───── Exercise input ─────

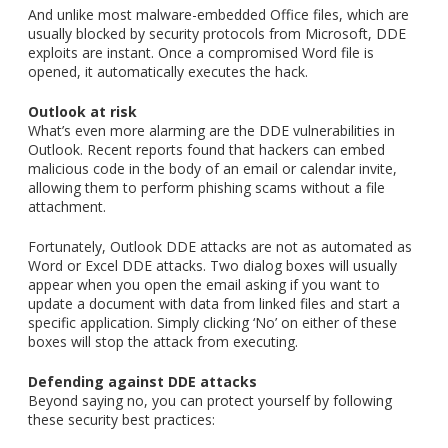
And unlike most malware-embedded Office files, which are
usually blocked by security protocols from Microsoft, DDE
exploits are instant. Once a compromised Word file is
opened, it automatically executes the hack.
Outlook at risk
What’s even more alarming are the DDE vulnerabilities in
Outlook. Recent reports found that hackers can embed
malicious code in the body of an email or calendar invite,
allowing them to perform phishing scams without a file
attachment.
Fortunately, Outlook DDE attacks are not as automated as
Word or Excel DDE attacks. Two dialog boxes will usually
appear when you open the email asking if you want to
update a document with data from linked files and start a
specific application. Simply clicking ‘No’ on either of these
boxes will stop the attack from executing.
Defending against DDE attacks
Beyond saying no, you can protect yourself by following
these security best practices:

─────

**Directions for this task:** Scan the material above for the string "Word" and return the lines that hold it.

**Output below:**
exploits are instant. Once a compromised Word file is
Word or Excel DDE attacks. Two dialog boxes will usually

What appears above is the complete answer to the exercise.